Virtuelle Schatzkisten und reale Tomaten

Wie beeinflusst Virtual Reality das Ernährungsverhalten?

26.02.2020 - Deutschland

In der virtuellen Realität ist vieles möglich: zum Beispiel durchs Weltall fliegen und das Sonnensystem erkunden. Oder sich seiner Höhenangst stellen und auf einem Hochhausdach balancieren. Das sind zwei Beispiele, wie VR interaktiv Wissen vermittelt und den Umgang mit Angst durch Konfrontation trainieren kann. „Ich finde es absolut beeindruckend, welchen Einfluss diese Technologie auf Menschen haben kann“, sagt Hannah Ehlert, die an der FH Münster Oecotrophologie studiert. „Ich habe mich deshalb gefragt, ob sich auch das Ernährungsverhalten mit VR beeinflussen lässt.“

FH Münster/Theresa Gerks

Auf virtueller Schatzsuche: Ein Proband sucht im Experiment von Hannah Ehlert versteckte Kisten in einem virtuellen Hof.

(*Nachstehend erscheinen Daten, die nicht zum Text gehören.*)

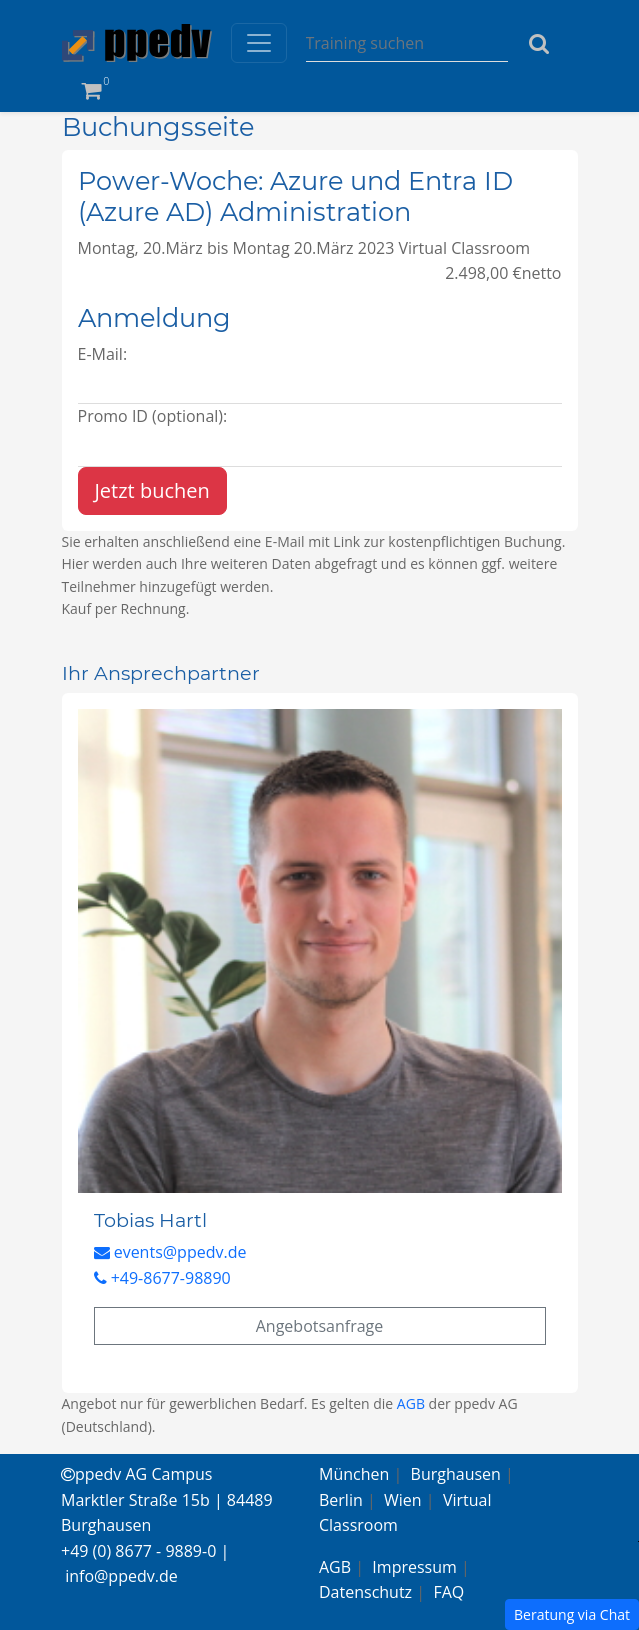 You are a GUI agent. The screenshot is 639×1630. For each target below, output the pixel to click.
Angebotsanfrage (320, 1326)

Denn das wird von vielen Faktoren bestimmt: dem sozialen Umfeld, wie viel Hunger man hat oder wie müde man gerade ist, dem Tageslicht, den Hormonen, sogar die Raumfarbe hat Einfluss darauf, zu welchem Essen wir gerade lieber greifen. Die Frage, ob Virtual Reality dies ebenfalls beeinflussen kann, ließ Ehlert nicht mehr los. Deshalb konzipierte sie für eine Projektarbeit ein besonderes Spiel: eine Schatzsuche, in der Probanden in der VR versteckte Kisten auf einem imaginären Hof finden müssen. Während die Probanden suchen, sinkt ihre Ausdauer im Spiel. Um die wieder aufzuladen, müssen sie essen – nicht in der Realität, aber im Spiel müssen sie sich zwischen vier Lebensmitteln entscheiden. Dabei liefert die gesunde Wahl, Tomaten und Weintrauben, fünfmal mehr Energiepunkte als Kau-  und Schokobonbons. Effizienter wäre es also, zum gesunden Snack zu greifen.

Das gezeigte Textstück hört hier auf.